The speed limit in a 0.18 square mile slice of Dumbo will drop to 20 mph as the nabe becomes Brooklyn’s first “Regional Slow Zone,” city officials announced Wednesday.
The slowdown — a result of the passage of Sammy’s Law last year — is meant to increase traffic safety and decrease the severity of crashes, especially for pedestrians. In the last five years, the small Dumbo slow zone has seen 10 severe crash-related injuries and one death, according to the Department of Transportation.
Dumbo’s zone will stretch from east-west from Furman Street to Navy and Hudson Streets and north-south from roughly John Street to Sands Street and the Brooklyn-Queens Expressway — though the speed limit on the BQE itself will not be impacted.

Queens, the Bronx, and Staten Island will also get one slow zone each. All four — plus one already in effect in lower Manhattan — were placed in areas with high pedestrian concentrations and clear geographic boundaries, per DOT.
“Data has shown that a one mile per hour increase in speed results in a nearly three percent increase in mortality,” said Council Member Lincoln Restler, in a statement. “I’m pleased that DOT will be implementing Brooklyn’s first Regional Slow Zone in DUMBO — a neighborhood densely crowded with pedestrian foot traffic.”
The new speed limit will not be in effect immediately. This spring, DOT will officially notify local community boards of the change – in Dumbo, that’s Brooklyn Community Board 2 — and there will be a two-month public comment period before the slow zone is officially implemented.

A 2011 report from the AAA Foundation for Traffic Safety found that pedestrians are more than twice as likely to be severely injured by a car traveling 23 mph than 16 mph. According to the U.S. Department of Transportation, pedestrians have a 90% chance of surviving being hit by a vehicle traveling at 20 mph or below — but just a 50% chance of surviving being hit at 30 mph.
“Lowering vehicle speed limits by even a few miles per hour could be the difference between life or death in a traffic crash,” said DOT commissioner Ydanis Rodriguez, in a statement. “Our newest Regional Slow Zones will save lives and protect our most vulnerable New Yorkers in some of our busiest pedestrian communities.”

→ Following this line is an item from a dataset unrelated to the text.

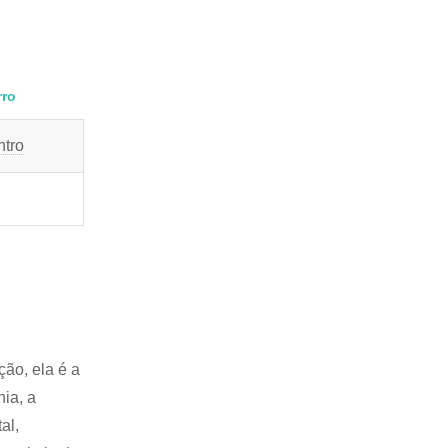
rro
tro
ão, ela é a
ia, a
al,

Slowing down for Sammy’s Law
The city implemented its first slow zone last fall, immediately after Sammy’s Law — which allowed the city to alter its own speed limits — took effect.
Under Sammy’s Law, the city also lowered speed limits on various local streets, including Prospect Park West, where 12-year-old Sammy Cohen Eckstein — for whom the law was named — was hit and killed by a driver in 2013.
By the end of 2025, DOT plans to implement the 20 mph speed limit in more than 250 locations, especially in school zones and on shared streets, the department said.
For now, the department does not have designs for additional borough Slow Zones, a DOT spokesperson told Brooklyn Paper.
But some in Brooklyn are already hoping for additional zones. In a statement, Restler said he “[hopes] this step advances realization of Sammy’s Law and a citywide 20 mph speed limit.”
In February, Brooklyn Community Board 1 sent a letter to DOT asking that all of CB1 — which encompasses Williamsburg and Greenpoint — be made a Regional Slow Zone.
A separate March 5 letter to DOT, signed by Brooklyn Borough President Antonio Reynoso and dozens of local organizations, said CB1 has “the fifth most traffic fatalities and injuries in the borough of Brooklyn,” with thousands of crashes and 31 deaths in the last five years.
In a statement Wednesday, Reynoso celebrated Sammy’s Law, and said he was “grateful” that DOT implemented the policy in Dumbo.
“While we celebrate this slow zone in DUMBO, we must continue to expand slow zones across this city and prioritize neighborhoods where crash rates are highest, such as North Brooklyn,” he said.